What is required:
Filter the listing below, please, and copy only the lines with the word "will".

Supplied information:
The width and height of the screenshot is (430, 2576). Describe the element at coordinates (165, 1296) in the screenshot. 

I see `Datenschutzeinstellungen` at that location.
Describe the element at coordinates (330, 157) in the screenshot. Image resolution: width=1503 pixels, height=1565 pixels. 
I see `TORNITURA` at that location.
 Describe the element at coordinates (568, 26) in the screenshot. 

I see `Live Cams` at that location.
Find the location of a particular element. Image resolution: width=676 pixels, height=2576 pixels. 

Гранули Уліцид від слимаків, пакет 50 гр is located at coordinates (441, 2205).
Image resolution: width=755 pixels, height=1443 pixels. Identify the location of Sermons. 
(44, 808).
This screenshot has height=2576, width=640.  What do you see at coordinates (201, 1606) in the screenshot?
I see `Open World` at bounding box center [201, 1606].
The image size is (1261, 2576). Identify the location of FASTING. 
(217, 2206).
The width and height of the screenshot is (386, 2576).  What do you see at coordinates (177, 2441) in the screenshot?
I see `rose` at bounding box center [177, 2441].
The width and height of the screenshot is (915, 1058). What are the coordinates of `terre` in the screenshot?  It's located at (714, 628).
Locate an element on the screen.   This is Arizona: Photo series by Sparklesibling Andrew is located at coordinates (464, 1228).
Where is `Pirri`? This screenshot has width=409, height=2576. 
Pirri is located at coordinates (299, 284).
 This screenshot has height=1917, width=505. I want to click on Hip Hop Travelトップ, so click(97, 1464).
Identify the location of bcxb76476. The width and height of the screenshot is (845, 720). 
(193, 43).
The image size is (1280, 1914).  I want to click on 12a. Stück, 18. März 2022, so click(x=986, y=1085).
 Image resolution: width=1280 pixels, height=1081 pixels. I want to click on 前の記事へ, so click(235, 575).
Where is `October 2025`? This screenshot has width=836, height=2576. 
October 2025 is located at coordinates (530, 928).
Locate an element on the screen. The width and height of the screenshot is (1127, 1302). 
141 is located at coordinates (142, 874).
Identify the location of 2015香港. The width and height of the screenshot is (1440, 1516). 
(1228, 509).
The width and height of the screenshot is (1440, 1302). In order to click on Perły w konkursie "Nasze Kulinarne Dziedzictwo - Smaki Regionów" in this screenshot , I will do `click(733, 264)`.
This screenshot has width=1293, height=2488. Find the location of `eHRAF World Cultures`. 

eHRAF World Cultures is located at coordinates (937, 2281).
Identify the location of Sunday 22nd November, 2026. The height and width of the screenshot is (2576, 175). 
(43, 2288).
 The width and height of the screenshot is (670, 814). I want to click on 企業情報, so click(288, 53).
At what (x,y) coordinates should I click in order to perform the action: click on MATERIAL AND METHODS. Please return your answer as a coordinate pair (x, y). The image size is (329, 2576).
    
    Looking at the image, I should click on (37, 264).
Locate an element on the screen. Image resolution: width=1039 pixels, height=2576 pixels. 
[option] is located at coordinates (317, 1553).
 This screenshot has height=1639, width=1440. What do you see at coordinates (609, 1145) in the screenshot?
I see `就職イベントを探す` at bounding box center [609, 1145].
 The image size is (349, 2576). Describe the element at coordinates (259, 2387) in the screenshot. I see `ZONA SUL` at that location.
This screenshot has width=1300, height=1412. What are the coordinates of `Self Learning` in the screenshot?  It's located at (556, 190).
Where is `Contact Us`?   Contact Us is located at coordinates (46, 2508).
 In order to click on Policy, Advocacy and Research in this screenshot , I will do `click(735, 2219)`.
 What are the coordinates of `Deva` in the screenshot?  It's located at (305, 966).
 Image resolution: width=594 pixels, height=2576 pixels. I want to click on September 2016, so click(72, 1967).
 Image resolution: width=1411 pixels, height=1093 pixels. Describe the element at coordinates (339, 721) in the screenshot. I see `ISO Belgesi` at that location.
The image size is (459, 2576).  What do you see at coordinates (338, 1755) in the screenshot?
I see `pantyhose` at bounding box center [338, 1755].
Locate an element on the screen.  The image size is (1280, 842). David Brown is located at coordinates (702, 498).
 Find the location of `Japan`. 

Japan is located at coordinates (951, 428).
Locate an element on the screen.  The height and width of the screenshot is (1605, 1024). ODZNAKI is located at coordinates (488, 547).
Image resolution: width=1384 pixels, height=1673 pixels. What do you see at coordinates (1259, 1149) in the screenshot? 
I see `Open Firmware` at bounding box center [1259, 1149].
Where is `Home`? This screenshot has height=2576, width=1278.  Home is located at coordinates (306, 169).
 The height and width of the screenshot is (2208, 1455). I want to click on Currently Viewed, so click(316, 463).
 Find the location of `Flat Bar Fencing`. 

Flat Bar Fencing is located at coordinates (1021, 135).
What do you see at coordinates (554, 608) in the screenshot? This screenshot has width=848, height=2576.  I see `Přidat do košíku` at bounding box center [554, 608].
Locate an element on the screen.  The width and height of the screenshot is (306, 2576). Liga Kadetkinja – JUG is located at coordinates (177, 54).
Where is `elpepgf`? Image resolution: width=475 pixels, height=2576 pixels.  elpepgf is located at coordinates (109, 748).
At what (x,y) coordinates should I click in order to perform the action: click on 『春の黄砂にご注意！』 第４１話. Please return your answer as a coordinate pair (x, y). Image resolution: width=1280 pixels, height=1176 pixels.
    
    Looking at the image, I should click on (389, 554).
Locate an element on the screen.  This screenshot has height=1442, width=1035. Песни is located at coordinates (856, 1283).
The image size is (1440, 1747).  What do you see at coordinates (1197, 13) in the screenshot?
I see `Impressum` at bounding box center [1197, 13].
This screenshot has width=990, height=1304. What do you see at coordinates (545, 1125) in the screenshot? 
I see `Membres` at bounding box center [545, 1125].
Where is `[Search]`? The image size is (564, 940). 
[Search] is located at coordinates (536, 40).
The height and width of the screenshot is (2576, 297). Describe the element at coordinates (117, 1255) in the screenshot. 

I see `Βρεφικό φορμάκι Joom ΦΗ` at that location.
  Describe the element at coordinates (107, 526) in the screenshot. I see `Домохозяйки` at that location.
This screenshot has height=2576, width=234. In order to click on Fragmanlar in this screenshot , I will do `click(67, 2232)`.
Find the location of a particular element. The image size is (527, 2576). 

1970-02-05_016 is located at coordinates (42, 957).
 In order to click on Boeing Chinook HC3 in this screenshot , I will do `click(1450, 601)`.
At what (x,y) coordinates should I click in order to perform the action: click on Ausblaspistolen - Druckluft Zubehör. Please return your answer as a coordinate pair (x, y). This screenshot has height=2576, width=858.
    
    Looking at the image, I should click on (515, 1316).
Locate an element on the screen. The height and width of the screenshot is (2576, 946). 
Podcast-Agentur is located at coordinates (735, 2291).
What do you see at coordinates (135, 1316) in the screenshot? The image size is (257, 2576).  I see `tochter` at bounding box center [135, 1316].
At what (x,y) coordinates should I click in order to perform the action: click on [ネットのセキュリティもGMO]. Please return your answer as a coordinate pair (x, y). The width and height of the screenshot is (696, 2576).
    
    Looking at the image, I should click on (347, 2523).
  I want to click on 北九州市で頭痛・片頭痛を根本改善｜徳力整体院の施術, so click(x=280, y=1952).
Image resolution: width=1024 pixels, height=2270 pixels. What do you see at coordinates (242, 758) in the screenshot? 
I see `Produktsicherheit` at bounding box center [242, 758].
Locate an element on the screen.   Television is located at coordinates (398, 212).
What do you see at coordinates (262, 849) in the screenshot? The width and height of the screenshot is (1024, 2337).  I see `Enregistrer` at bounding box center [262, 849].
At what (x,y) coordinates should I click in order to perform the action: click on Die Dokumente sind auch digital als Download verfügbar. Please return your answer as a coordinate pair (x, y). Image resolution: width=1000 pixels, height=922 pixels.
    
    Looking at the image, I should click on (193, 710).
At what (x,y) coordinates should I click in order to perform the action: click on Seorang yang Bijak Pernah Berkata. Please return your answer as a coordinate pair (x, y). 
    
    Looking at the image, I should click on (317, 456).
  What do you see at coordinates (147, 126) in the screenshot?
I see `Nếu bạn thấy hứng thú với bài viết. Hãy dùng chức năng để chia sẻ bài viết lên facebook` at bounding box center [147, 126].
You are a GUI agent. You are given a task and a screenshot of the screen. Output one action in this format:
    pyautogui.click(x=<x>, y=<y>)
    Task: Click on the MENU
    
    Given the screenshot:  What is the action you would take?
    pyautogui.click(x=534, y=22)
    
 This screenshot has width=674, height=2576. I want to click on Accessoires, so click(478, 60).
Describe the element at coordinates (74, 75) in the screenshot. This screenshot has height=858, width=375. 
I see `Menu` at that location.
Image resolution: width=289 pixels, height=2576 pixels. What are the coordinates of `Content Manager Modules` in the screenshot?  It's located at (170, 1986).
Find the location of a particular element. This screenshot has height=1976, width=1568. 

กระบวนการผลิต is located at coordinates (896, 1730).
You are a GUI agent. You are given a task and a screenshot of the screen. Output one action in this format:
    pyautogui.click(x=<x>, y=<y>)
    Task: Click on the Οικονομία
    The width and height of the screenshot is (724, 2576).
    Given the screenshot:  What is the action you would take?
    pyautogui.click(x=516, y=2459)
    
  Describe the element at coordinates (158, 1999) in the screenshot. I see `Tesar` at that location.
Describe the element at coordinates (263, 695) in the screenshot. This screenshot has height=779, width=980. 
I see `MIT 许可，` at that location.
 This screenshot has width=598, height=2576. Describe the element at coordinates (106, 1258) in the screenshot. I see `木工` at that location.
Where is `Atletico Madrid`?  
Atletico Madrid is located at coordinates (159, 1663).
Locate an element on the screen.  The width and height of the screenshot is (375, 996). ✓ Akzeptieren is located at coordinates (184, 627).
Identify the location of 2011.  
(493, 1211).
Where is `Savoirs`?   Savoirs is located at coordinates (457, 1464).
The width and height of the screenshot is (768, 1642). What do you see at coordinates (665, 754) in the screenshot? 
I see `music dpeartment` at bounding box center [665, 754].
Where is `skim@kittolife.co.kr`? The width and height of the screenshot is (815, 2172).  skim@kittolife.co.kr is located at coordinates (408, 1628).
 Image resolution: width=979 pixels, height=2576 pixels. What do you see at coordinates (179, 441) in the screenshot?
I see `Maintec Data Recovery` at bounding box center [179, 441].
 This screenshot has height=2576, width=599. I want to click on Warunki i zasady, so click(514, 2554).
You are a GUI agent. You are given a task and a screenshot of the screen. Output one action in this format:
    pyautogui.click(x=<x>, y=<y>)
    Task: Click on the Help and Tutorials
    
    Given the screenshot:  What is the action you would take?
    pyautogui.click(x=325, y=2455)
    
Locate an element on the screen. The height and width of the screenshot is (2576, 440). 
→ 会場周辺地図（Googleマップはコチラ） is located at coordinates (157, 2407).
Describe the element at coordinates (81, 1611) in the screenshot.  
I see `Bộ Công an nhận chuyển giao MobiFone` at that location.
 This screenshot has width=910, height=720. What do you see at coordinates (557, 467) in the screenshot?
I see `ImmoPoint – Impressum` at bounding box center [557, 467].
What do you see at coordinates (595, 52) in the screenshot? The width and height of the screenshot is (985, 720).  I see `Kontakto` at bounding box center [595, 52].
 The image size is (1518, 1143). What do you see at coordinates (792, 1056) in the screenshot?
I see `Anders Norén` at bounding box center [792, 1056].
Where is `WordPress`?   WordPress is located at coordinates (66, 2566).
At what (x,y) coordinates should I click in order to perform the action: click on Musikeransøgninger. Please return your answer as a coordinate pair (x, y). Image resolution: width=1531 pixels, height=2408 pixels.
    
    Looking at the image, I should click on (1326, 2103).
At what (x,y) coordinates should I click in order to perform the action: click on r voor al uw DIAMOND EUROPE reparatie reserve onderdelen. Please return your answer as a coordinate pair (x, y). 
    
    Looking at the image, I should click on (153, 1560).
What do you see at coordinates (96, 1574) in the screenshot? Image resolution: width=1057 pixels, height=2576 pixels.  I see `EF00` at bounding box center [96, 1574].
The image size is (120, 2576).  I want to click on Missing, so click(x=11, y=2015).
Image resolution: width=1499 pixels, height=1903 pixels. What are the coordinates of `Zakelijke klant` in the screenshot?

Answer area:
The width and height of the screenshot is (1440, 1302). In order to click on Perły w konkursie "Nasze Kulinarne Dziedzictwo - Smaki Regionów" in this screenshot , I will do `click(733, 264)`.
 In order to click on Policy, Advocacy and Research in this screenshot , I will do `click(735, 2219)`.
This screenshot has height=2576, width=234. In order to click on Fragmanlar in this screenshot , I will do `click(67, 2232)`.
 In order to click on Boeing Chinook HC3 in this screenshot , I will do `click(1450, 601)`.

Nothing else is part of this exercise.